If you didn’t, here’s the just: after celeb chef Jamie Oliver successfully led a campaign to change unhealthy diets and poor cooking habits for the better in the UK, he was inspired to take on the big ol’ U.S of A. Hence the introduction of a series that followed the attempts of the Naked Chef to lead a protest against processed foods in the schools that populated the town of Hunington, supposedly the “fattest town in America”.
What Jamie’s campaign revealed about many of the children in the town, both younger and older, is that very few know what vegetables are and where they come from. Jamie questioned a class of first graders who had literally no clue.

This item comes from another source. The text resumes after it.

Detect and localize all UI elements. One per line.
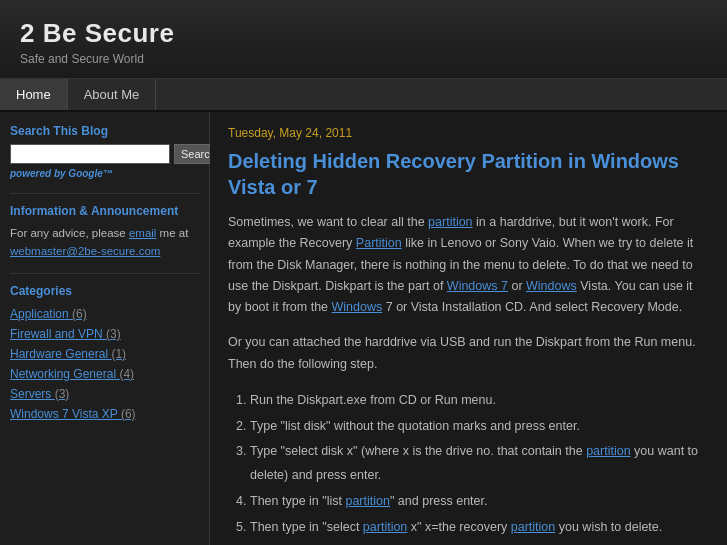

This is information that I assumed all children just knew. The show reminded me that, actually, children don’t just know. If a toddler’s eating habits include never ever eaten a tomato – at home or at school – how will they know what it is?
In a recent survey by Opinion Matters, it was revealed that toddlers’ eating habits are ‘more burgers than broccoli.’ According to the figures, 60 per cent of toddlers (aged one to three) have been to a fast food restaurant and the vast majority of toddlers questioned had tried chips (86%), pizza (80%) and chicken nuggets (68%).
This echoes previous data from the Infant and Toddler Forum, which revealed 29 per cent of toddlers eat a takeaway once a week and that 81% of toddlers are regularly given ready-made adults foods likely to be high in fat, sugar and salt.
Scary. But wait…
Favourite meals of the one to three year olds surveyed included spaghetti bolognaise, chicken and shepherd’s pie but also Chinese takeaway, McDonald’s, chips and pizza.
Six out of ten mums surveyed for the study said they were unaware of the UK Departments of Health recommendation that toddlers should receive a daily supplement containing vitamins A, C and D and responses showed 74% of toddlers are not given these extra vitamins.